Et d’estimer, sur la base d’une étude réalisée par Solidar, que le pays peut compter sur l’importance de la valeur travail qui fait partie des valeurs auxquelles croit le Tunisien. Un discours qui peut paraître étonnant. N’assure-t-on pas que le Tunisien ne fait pas bon ménage avec le travail ? Certes, mais cette valeur travail est « inhibée ». Elle peut être réveillée si des facteurs lui permettent de relever la tête en quelque sorte. Iniquité, défaillance des services publics comme le transport en commun, faible rémunération,… le mal est ailleurs.
Il faudra que le Tunisien change, estime Abderrazek Zouari. Il lui faut prendre conscience de la nécessité d’épouser de nouveaux comportements et d’attitudes. Et l’universitaire de rappeler que le changement comporte outre la volonté, un nécessaire contenu, une efficacité dans l’action et une mesure des résultats. Toujours au niveau des changements à opérer, Abderrazek Zouari pense que ces derniers doivent concerner tous les pans de la société. Les gouvernants évidemment qui doivent agir pour faire évoluer les institutions et les règles du jeu du marché. Mais aussi le patronat qui n’a pas assez pris le pli des avancées technologiques. Les ouvriers qui doivent penser davantage à assumer leur travail.

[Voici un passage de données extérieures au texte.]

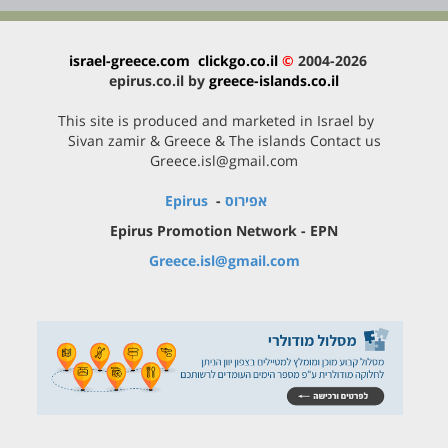
israel-greece.com
clickgo.co.il
©
2004-2026
epirus.co.il by
greece-islands.co.il
This site is produced and marketed in Israel by
Sivan zamir & Greece & The islands Contact us
Greece.isl@gmail.com
אפירוס
-
Epirus
Epirus Promotion Network - EPN
Greece.isl@gmail.com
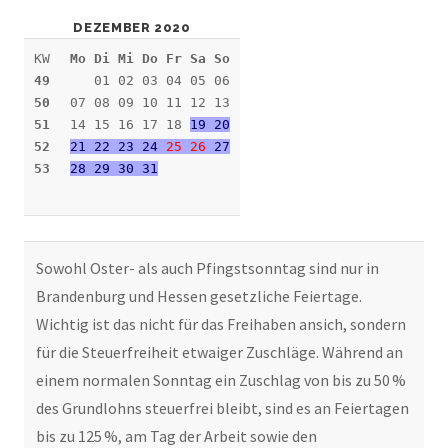
DEZEMBER 2020
KW
Mo Di Mi Do Fr Sa So
49
01 02 03 04 05 06
50
07 08 09 10 11 12 13
51
14 15 16 17 18
19 20
52
21 22 23 24
25
26
27
53
28 29 30 31
Sowohl Oster- als auch Pfingstsonntag sind nur in
Brandenburg und Hessen gesetzliche Feiertage.
Wichtig ist das nicht für das Freihaben ansich, sondern
für die Steuerfreiheit etwaiger Zuschläge. Während an
einem normalen Sonntag ein Zuschlag von bis zu 50 %
des Grundlohns steuerfrei bleibt, sind es an Feiertagen
bis zu 125 %, am Tag der Arbeit sowie den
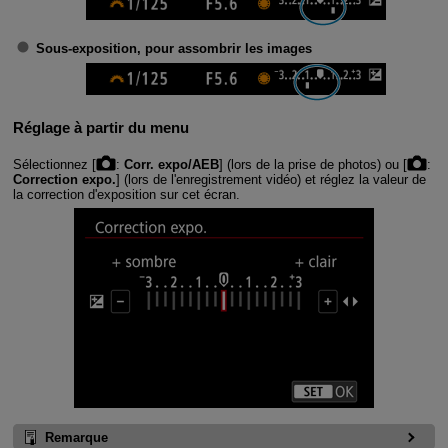
Sous-exposition, pour assombrir les images
Réglage à partir du menu
Sélectionnez [
:
Corr. expo/AEB
] (lors de la prise de photos) ou [
:
Correction expo.
] (lors de l'enregistrement vidéo) et réglez la valeur de
la correction d'exposition sur cet écran.
Remarque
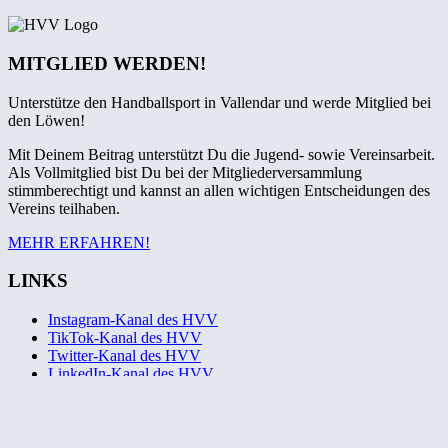
MITGLIED WERDEN!
Unterstütze den Handballsport in Vallendar und werde Mitglied bei
den Löwen!
Mit Deinem Beitrag unterstützt Du die Jugend- sowie Vereinsarbeit.
Als Vollmitglied bist Du bei der Mitgliederversammlung
stimmberechtigt und kannst an allen wichtigen Entscheidungen des
Vereins teilhaben.
MEHR ERFAHREN!
LINKS
Instagram-Kanal des HVV
TikTok-Kanal des HVV
Twitter-Kanal des HVV
LinkedIn-Kanal des HVV
YouTube-Kanal des HVV
Facebook-Fanpage des HVV
Handballverband Rheinland
Andreas-Hahn-Stiftung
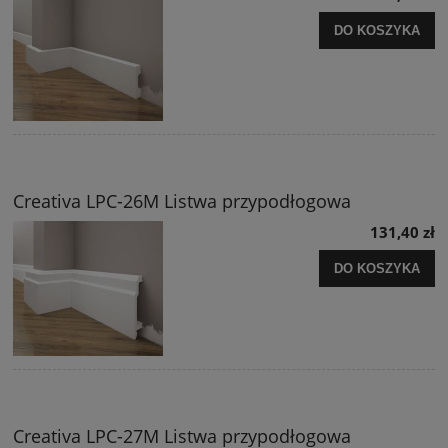
DO KOSZYKA
Creativa LPC-26M Listwa przypodłogowa
131,40 zł
DO KOSZYKA
Creativa LPC-27M Listwa przypodłogowa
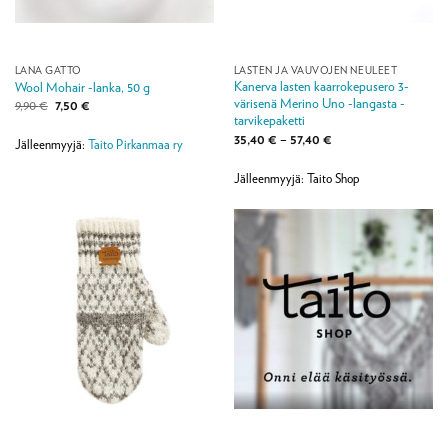
LANA GATTO
LASTEN JA VAUVOJEN NEULEET
Kanerva lasten kaarrokepusero 3-
Wool Mohair -lanka, 50 g
värisenä Merino Uno -langasta -
Alkuperäinen
Nykyinen
9,90
€
7,50
€
hinta
hinta
tarvikepaketti
oli:
on:
Hintaluokka:
35,40
€
–
57,40
€
9,90 €.
7,50 €.
Jälleenmyyjä:
Taito Pirkanmaa ry
35,40 €
-
57,40 €
Jälleenmyyjä: Taito Shop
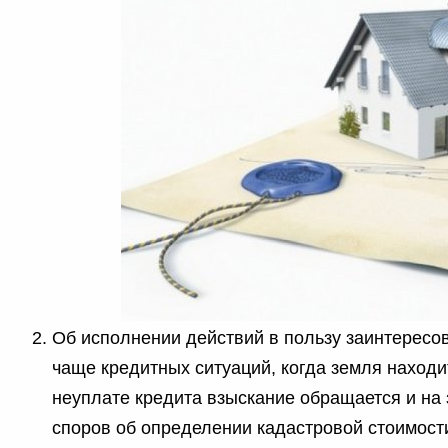
Об исполнении действий в пользу заинтересов
чаще кредитных ситуаций, когда земля находит
неуплате кредита взыскание обращается и на
споров об определении кадастровой стоимости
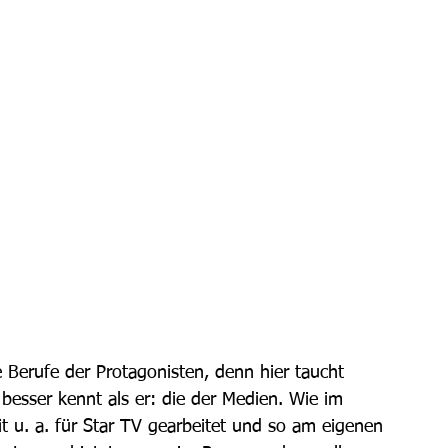
e Berufe der Protagonisten, denn hier taucht 
 besser kennt als er: die der Medien. Wie im 
t u. a. für Star TV gearbeitet und so am eigenen 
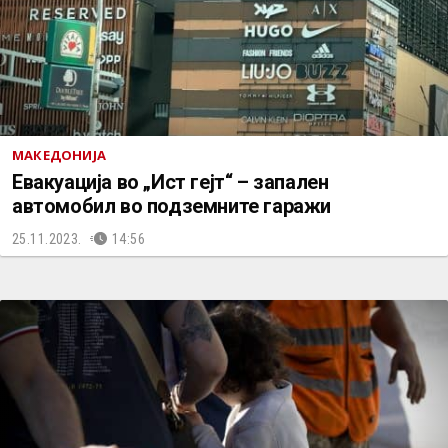
МАКЕДОНИЈА
Евакуација во „Ист гејт“ – запален
автомобил во подземните гаражи
25.11.2023.
14:56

Prendre en charge son destin
Toujours concernant ces changements, Abderrazek Zouari n’a pas manqué d’évoquer l’électeur qui est au centre de toutes les mutations de la société tunisienne. Son vote ne doit pas intégrer des facteurs financiers, régionaux, idéologiques ou autres, mais basé uniquement sur l’intérêt général. Et l’universitaire d’évoquer, dans ce contexte, les risques nouveaux pour la stabilité de la société tunisienne et sa cohésion, comme la destruction de la société. Un webinaire au cours duquel Hédi Larbi a averti qu’il est le moment pour que chacun ne pense plus comme avant, notamment à tirer la couverture à lui, d’où tout l’intérêt pour que le dialogue soit lancé sur des bases nouvelles.
Il se doit d’être, d’abord, bien préparé afin qu’il embrasse les questions essentielles. Il se doit, ensuite, d’être facilité par des parties indépendantes. Et non pas comme ce fut le cas en 2013. Pour Hédi Larbi, le dialogue de 2013 a été l’expression des intérêts des parties en présence. L’expression d’un corporatisme qui ne veut pas toujours que tout change. On ne peut pas, souligne-t-il, « se faire avoir deux fois de suite ». La population se doit pour ce faire ne pas démissionner et, donc, prendre en charge son destin en affirmant que «cela ne peut pas continuer».